Se não estou lelé da cuca, falei do Milton Nascimento em uma crônica recente. Volto a falar dele, leitor e leitora, agora por conta do documentário “Milton Bituca Nascimento”, dirigido por Flávia Moraes. O filme acompanha a parte internacional de “A última sessão de música”, a derradeira turnê do menino nascido carioca e crescido mineiro.

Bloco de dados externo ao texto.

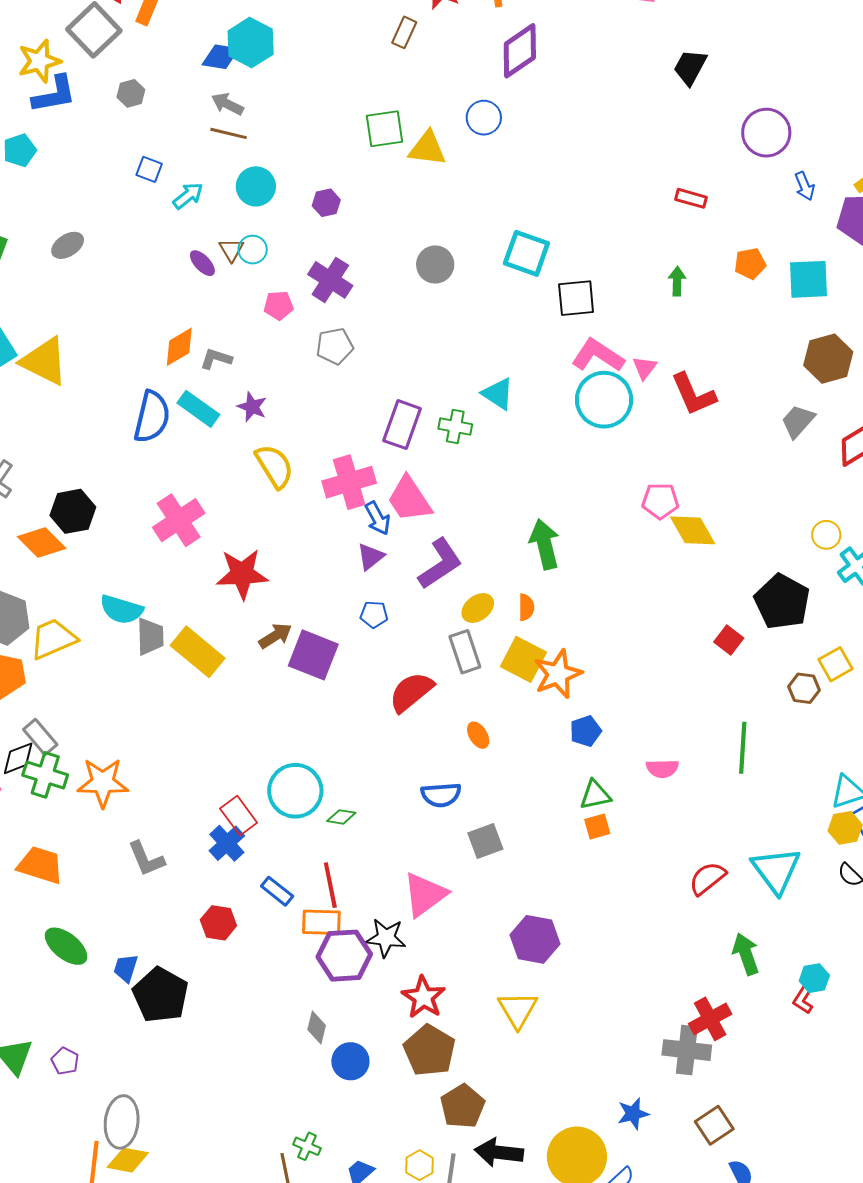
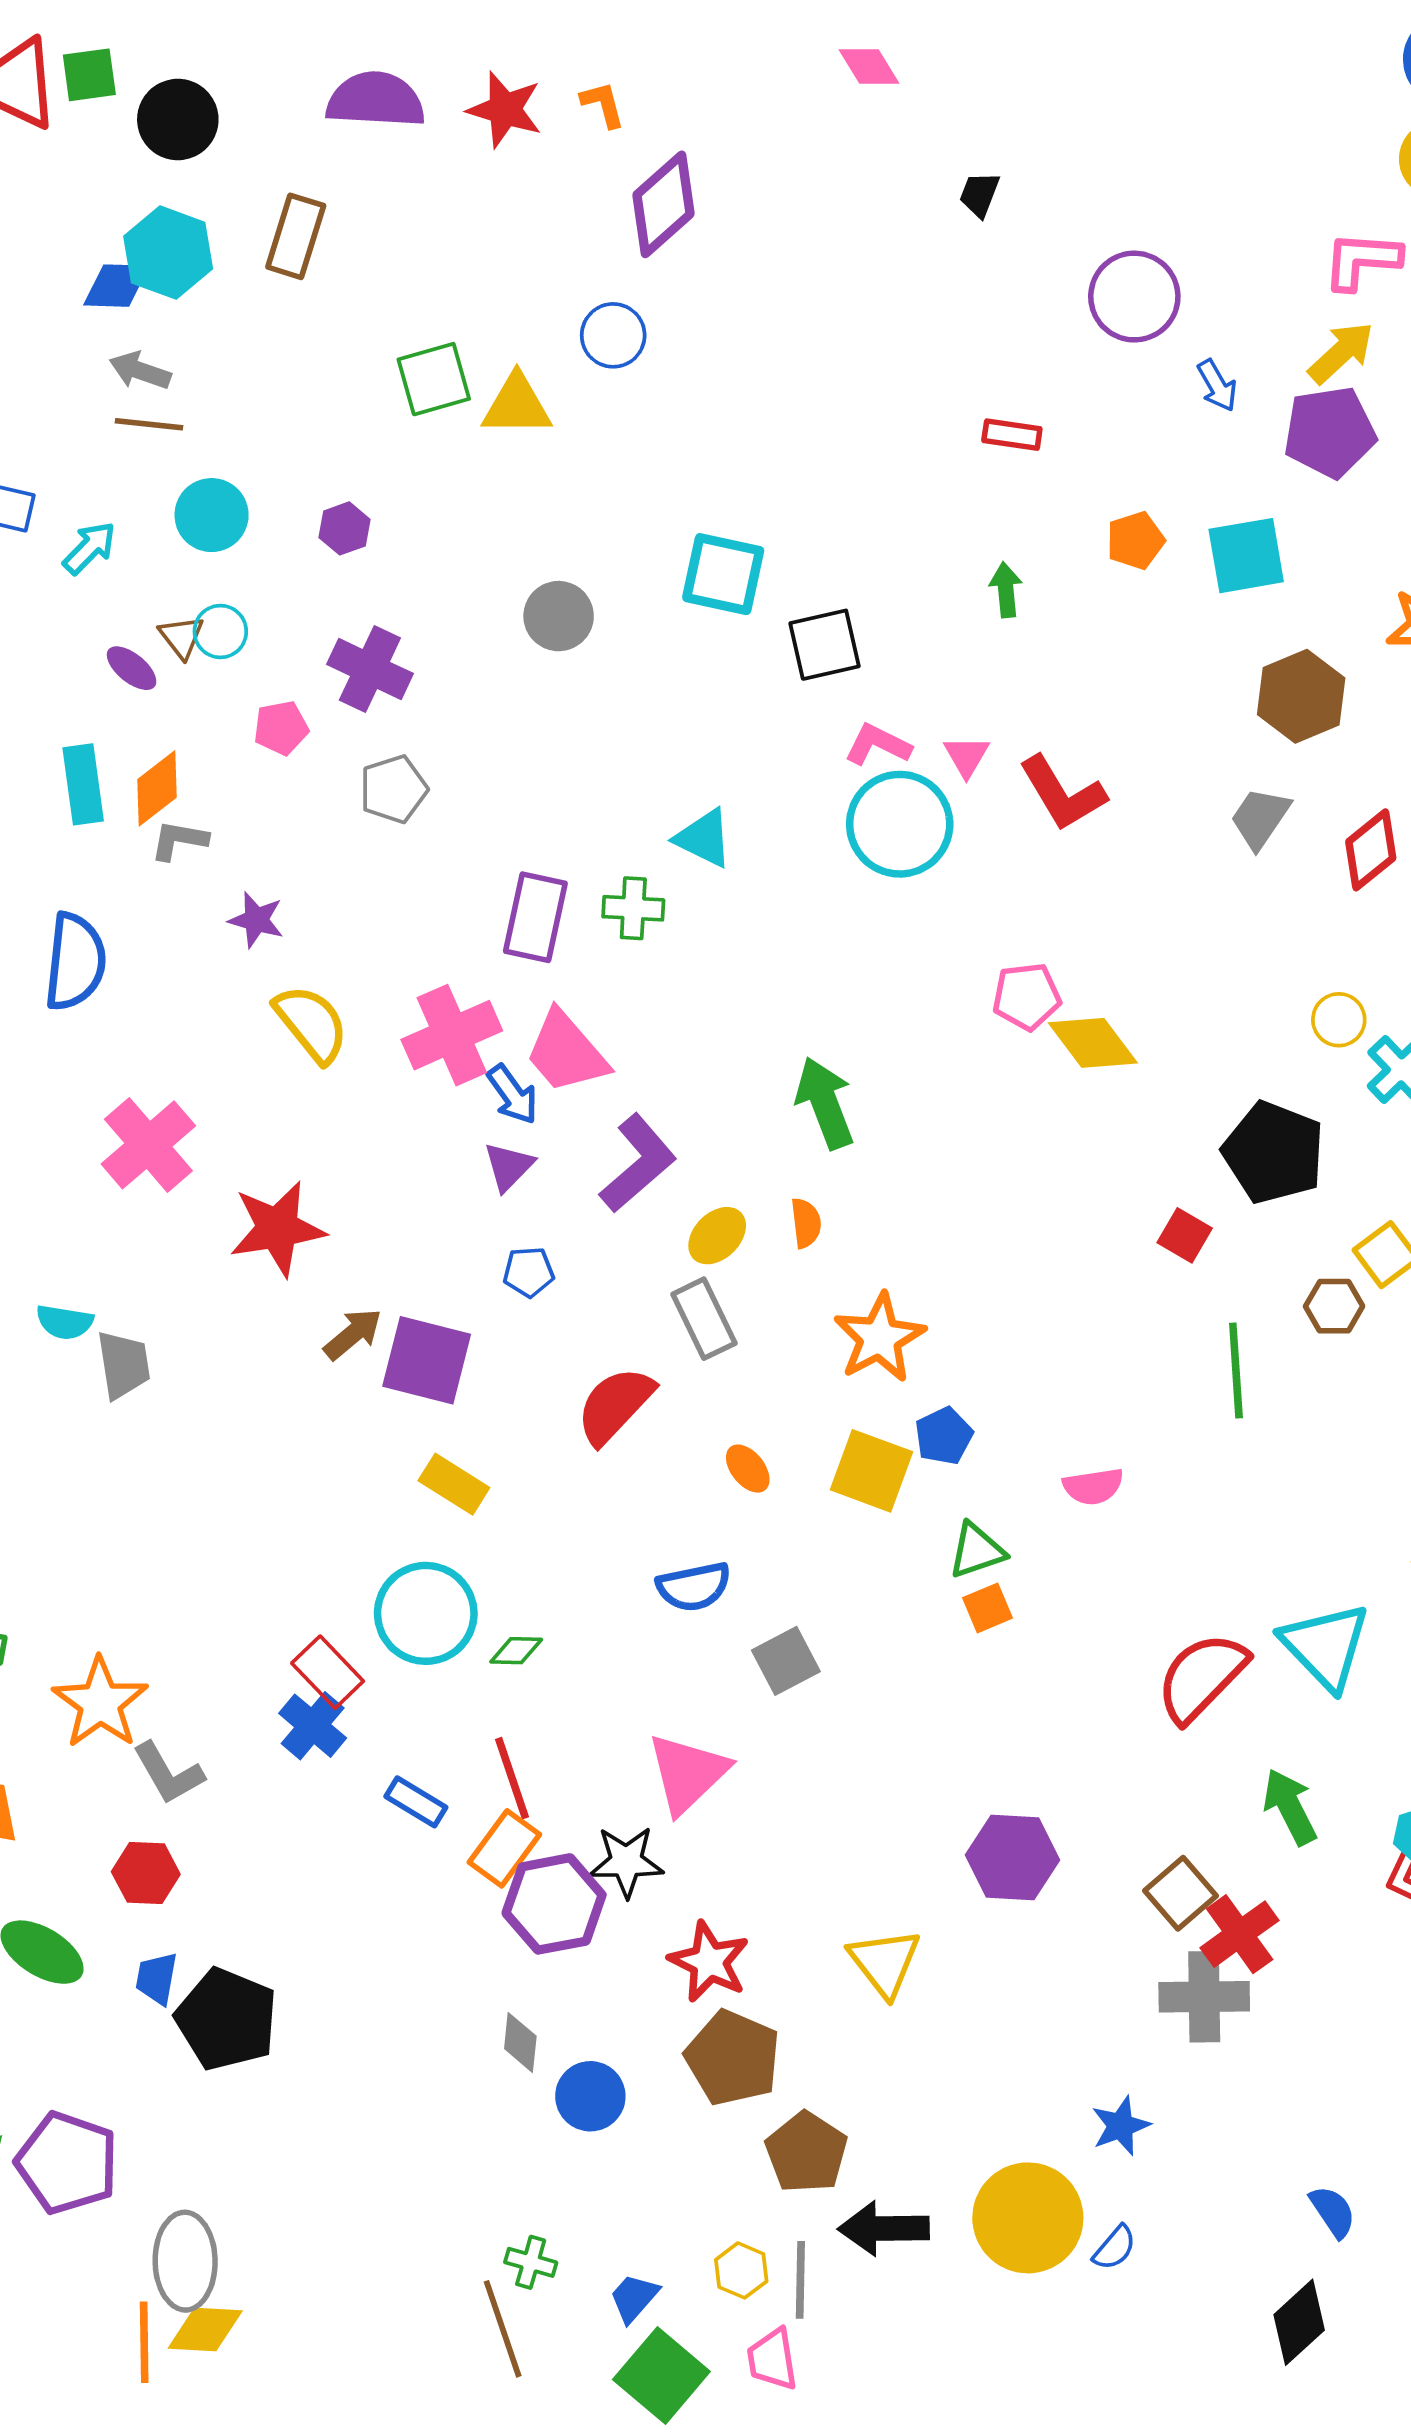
brown rectangle: (404, 32) -> (296, 236), moved, size x1.4
black trapezoid: (690, 67) -> (979, 194), size x0.7
orange diamond: (179, 347) -> (157, 788), moved
pink L-shape: (598, 355) -> (878, 745), size x0.7
cyan rectangle: (198, 409) -> (83, 784), moved, turned 54
cyan semicircle: (121, 610) -> (65, 1322), size x0.7
yellow rectangle: (198, 652) -> (454, 1484), moved, size x0.7
yellow square: (523, 659) -> (872, 1471), moved
green line: (743, 748) -> (1236, 1370), moved
orange star: (103, 783) -> (100, 1703), moved, turned -30
red semicircle: (707, 878) -> (1202, 1677), size x1.4
orange rectangle: (321, 922) -> (504, 1848), turned -48
red hexagon: (218, 923) -> (146, 1873), moved
purple hexagon: (535, 939) -> (1012, 1858), moved
purple pentagon: (65, 1061) -> (67, 2163), size x2.0
brown square: (714, 1125) -> (1181, 1893), moved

Na viagem, Bituca confessa seu amor à mãe, desfruta de
momentos de carinho com o filho, canta para plateias europeias e
estadunidenses, tudo entremeado por depoimentos sobre sua dimensão artística. O
filme carrega a ideia de que ele teria apresentado o Brasil ao mundo. É
verdade, mas Carmen Miranda, Tom Jobim, João Gilberto e tantos outros o
precederam. Milton, por sua vez, percorreu uma trilha especial, tendo sido
abraçado por Wayne Shorter, Herbie Hancock, afluentes do grande rio chamado
Miles Davies. E continua sendo, agora, por exemplo, por Esperanza Spalding,
baixista e cantora de jazz com quem gravou um CD (“Milton + esperanza”)
indicado ao Grammy, cuja cerimônia de premiação esnobou o senhor de oitenta
anos, com saúde debilitada. Uma vaia aos organizadores.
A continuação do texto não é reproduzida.